──────── Data records

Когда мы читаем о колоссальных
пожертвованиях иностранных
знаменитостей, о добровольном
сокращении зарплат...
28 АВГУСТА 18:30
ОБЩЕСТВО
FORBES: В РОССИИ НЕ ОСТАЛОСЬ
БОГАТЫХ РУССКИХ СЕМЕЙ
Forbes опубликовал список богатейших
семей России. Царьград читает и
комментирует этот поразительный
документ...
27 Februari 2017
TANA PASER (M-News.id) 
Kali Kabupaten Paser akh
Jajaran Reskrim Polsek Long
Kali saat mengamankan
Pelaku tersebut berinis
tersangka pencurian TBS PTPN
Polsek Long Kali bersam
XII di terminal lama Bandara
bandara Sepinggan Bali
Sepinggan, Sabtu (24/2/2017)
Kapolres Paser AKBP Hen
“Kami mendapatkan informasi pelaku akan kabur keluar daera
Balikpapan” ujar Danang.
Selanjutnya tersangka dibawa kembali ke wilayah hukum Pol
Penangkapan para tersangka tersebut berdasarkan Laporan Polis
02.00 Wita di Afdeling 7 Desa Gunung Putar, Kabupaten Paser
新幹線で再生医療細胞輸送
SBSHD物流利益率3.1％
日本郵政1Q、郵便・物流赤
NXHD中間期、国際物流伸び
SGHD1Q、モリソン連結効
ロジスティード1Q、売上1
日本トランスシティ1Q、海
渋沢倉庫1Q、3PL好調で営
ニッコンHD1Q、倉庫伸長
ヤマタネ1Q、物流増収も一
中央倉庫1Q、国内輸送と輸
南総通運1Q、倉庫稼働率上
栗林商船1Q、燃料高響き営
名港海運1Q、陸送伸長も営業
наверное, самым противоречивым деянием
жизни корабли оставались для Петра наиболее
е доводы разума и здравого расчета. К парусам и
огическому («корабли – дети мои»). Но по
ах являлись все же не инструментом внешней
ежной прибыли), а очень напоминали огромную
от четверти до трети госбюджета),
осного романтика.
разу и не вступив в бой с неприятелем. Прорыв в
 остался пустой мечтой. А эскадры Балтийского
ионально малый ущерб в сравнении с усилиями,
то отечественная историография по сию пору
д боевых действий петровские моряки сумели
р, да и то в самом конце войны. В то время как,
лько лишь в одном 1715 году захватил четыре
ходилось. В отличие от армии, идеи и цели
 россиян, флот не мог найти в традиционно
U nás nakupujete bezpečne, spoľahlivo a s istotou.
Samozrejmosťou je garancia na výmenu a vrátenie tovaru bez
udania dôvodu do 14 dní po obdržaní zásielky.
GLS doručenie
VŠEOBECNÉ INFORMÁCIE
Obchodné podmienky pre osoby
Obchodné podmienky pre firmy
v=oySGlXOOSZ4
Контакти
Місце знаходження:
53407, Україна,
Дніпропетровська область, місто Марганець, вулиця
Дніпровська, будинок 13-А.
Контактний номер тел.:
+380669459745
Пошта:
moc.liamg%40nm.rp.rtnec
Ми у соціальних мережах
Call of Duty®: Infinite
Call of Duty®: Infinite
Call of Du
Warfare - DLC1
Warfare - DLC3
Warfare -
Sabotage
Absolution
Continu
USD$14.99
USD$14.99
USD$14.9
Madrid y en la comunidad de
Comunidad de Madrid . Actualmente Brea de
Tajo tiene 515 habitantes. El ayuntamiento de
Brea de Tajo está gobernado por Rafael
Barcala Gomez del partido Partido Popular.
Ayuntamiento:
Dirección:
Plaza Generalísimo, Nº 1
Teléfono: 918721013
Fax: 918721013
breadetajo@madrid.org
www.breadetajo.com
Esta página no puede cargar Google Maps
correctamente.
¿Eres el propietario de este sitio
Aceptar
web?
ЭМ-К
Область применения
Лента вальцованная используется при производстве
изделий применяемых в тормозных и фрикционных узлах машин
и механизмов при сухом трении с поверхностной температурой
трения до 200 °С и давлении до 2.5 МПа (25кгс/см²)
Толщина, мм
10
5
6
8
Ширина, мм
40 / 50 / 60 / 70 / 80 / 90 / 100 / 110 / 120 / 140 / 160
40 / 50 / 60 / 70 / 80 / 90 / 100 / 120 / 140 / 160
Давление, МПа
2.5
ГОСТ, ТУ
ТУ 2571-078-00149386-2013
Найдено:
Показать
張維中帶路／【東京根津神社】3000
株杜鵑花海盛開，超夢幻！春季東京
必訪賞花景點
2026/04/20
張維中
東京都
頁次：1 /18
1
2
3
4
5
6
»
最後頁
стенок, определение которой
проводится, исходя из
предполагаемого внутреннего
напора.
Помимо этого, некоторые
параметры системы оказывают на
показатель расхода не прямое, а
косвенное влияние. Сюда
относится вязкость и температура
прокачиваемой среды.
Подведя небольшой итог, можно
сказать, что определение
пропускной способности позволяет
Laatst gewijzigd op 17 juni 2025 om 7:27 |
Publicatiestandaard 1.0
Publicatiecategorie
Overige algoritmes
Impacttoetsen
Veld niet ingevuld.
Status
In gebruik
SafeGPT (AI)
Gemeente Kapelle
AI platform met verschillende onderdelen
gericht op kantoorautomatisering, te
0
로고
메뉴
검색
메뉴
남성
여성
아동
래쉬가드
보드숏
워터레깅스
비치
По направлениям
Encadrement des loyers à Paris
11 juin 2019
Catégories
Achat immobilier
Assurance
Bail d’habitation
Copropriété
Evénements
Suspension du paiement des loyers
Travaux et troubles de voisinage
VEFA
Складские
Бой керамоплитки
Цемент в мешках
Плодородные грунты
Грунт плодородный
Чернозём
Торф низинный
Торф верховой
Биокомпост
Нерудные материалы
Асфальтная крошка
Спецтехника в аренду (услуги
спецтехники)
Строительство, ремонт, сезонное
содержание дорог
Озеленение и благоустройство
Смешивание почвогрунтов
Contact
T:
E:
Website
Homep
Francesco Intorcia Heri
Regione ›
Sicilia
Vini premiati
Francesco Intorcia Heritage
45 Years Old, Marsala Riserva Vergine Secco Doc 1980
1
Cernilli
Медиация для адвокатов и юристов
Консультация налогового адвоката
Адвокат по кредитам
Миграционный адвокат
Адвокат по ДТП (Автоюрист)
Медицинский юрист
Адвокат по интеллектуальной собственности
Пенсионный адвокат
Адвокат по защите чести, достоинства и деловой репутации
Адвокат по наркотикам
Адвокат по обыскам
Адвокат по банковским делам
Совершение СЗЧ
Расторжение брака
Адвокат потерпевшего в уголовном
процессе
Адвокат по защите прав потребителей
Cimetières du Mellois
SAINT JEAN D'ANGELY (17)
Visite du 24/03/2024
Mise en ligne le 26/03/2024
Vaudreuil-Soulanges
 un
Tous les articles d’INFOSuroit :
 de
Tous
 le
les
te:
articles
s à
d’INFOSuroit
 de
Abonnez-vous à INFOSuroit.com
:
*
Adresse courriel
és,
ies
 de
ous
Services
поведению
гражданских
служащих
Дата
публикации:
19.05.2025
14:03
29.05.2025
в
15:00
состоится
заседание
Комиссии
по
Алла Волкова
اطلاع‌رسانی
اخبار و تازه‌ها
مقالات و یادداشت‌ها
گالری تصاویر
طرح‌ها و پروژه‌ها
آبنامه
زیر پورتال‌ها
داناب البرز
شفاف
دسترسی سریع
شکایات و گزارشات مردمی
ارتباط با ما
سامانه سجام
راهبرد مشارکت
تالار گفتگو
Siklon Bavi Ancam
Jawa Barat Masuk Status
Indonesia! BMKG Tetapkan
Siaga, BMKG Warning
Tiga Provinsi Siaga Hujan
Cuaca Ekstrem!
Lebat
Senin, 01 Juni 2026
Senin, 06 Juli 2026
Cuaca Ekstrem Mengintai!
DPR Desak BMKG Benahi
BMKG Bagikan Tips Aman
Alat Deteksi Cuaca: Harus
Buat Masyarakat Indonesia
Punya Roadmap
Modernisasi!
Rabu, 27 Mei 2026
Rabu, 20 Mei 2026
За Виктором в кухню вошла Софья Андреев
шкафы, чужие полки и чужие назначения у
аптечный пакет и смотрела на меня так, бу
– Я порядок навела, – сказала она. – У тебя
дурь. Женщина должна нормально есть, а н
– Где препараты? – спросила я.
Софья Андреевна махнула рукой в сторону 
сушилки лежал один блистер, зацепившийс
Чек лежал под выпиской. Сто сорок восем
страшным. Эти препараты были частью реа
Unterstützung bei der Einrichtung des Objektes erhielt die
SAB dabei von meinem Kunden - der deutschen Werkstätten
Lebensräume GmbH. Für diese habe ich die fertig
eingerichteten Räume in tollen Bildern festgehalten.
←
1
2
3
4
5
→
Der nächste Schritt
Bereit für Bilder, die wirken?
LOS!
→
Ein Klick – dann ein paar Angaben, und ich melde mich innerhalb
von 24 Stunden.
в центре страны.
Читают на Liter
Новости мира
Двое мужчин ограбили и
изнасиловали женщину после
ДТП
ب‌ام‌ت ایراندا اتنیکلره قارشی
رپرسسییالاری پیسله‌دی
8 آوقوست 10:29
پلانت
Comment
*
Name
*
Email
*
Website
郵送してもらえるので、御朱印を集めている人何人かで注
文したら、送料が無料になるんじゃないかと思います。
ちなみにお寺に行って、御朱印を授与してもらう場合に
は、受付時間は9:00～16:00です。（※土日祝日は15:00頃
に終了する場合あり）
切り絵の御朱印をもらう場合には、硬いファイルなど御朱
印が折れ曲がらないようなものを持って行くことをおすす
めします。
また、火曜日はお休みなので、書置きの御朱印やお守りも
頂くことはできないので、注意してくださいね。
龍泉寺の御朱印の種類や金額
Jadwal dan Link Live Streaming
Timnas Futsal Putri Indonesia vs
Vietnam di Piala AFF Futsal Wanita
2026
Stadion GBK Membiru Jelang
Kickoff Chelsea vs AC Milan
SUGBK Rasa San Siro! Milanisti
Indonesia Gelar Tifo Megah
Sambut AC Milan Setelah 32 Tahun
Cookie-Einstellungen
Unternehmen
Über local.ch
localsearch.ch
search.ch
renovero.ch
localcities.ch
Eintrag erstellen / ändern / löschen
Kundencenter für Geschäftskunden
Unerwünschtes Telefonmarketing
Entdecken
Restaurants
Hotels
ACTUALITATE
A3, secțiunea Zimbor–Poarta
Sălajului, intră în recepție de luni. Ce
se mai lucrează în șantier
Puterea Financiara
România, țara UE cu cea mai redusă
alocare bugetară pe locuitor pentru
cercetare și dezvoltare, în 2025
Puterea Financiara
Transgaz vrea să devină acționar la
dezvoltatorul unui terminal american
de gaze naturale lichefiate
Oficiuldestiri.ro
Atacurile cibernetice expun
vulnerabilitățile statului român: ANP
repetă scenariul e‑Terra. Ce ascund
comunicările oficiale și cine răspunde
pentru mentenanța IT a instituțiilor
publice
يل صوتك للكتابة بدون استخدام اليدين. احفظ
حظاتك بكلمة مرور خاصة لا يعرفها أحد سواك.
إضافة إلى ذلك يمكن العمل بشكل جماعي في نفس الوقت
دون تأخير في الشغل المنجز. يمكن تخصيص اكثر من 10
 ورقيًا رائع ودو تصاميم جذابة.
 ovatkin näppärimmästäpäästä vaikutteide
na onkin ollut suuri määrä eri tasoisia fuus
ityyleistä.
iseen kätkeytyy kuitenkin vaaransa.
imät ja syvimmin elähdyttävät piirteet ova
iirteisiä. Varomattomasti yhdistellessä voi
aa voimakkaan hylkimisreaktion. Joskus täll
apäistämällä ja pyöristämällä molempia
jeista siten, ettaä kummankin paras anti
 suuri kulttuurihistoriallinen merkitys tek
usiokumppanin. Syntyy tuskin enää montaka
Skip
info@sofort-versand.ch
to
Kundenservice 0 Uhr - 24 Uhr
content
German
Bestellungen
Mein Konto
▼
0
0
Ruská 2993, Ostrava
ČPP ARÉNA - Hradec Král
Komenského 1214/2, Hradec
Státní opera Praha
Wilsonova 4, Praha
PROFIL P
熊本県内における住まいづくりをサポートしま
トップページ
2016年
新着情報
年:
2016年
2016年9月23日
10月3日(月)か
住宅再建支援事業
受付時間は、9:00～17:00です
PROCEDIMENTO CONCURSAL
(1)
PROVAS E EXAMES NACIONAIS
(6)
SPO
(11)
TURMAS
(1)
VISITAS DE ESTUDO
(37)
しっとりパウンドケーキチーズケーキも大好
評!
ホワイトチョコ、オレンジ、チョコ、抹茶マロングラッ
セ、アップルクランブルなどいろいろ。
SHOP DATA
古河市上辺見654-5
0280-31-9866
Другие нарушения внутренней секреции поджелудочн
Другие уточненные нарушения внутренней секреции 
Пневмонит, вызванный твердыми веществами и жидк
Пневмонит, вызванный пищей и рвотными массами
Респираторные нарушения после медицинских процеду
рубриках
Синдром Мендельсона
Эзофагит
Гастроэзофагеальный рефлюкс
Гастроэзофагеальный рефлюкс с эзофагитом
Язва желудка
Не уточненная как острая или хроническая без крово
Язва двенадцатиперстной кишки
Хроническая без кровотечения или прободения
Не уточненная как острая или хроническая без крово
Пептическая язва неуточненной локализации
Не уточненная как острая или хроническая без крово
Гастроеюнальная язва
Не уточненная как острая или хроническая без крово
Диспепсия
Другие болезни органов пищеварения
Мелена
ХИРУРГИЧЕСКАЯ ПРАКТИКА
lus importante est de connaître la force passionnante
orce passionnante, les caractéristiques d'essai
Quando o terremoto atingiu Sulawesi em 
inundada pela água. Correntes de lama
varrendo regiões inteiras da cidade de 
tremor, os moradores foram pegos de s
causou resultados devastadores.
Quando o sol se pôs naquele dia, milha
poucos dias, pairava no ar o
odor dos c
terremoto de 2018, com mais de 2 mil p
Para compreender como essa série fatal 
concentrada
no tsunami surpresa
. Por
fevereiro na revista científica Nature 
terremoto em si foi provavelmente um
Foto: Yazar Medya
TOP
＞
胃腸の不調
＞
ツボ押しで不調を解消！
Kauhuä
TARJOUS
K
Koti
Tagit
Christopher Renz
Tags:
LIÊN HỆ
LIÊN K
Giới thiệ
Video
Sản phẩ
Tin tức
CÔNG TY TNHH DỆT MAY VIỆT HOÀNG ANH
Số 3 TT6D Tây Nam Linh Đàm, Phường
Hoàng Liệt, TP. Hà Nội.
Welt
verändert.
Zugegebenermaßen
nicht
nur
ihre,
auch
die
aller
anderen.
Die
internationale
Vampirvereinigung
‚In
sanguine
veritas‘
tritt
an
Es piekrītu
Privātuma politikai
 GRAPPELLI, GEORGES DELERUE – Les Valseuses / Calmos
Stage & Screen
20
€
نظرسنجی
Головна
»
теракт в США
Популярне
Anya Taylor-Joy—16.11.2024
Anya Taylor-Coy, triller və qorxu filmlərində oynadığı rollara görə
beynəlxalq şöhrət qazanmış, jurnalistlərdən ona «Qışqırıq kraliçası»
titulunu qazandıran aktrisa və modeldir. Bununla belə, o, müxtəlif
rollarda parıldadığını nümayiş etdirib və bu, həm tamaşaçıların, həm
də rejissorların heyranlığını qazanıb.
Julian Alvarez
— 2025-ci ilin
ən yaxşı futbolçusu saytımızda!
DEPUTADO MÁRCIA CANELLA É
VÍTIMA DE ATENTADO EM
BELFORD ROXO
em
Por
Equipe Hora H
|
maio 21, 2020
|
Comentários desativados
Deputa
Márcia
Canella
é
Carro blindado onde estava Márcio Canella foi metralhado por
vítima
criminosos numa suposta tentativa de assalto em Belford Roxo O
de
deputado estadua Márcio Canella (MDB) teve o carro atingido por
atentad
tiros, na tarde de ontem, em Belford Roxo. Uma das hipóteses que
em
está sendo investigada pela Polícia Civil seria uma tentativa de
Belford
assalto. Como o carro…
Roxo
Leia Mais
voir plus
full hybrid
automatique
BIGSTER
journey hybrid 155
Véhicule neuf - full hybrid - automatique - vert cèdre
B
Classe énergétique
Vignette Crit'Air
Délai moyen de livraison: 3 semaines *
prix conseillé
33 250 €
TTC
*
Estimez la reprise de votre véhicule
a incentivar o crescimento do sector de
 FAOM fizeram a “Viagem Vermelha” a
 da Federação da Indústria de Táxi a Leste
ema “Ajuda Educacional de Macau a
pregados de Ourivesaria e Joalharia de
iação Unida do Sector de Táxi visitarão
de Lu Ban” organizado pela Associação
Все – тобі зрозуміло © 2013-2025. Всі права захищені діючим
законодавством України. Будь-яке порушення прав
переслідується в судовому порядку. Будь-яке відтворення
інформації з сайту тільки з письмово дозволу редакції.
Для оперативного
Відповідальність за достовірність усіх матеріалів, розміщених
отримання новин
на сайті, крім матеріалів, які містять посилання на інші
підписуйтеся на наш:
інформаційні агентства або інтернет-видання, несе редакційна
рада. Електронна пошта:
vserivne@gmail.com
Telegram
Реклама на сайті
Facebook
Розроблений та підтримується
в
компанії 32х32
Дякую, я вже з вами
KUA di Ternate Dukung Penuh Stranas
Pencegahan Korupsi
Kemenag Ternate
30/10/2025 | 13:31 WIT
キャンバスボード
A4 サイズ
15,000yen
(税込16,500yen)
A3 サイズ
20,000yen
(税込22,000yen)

────────────────

### Exercise brief
Return the lines above precisely as they appear, beginning at the first line and ending at the line with "Polsek Long Kali bersam", and nothing after it.

### Solution to the exercise
Когда мы читаем о колоссальных
пожертвованиях иностранных
знаменитостей, о добровольном
сокращении зарплат...
28 АВГУСТА 18:30
ОБЩЕСТВО
FORBES: В РОССИИ НЕ ОСТАЛОСЬ
БОГАТЫХ РУССКИХ СЕМЕЙ
Forbes опубликовал список богатейших
семей России. Царьград читает и
комментирует этот поразительный
документ...
27 Februari 2017
TANA PASER (M-News.id) 
Kali Kabupaten Paser akh
Jajaran Reskrim Polsek Long
Kali saat mengamankan
Pelaku tersebut berinis
tersangka pencurian TBS PTPN
Polsek Long Kali bersam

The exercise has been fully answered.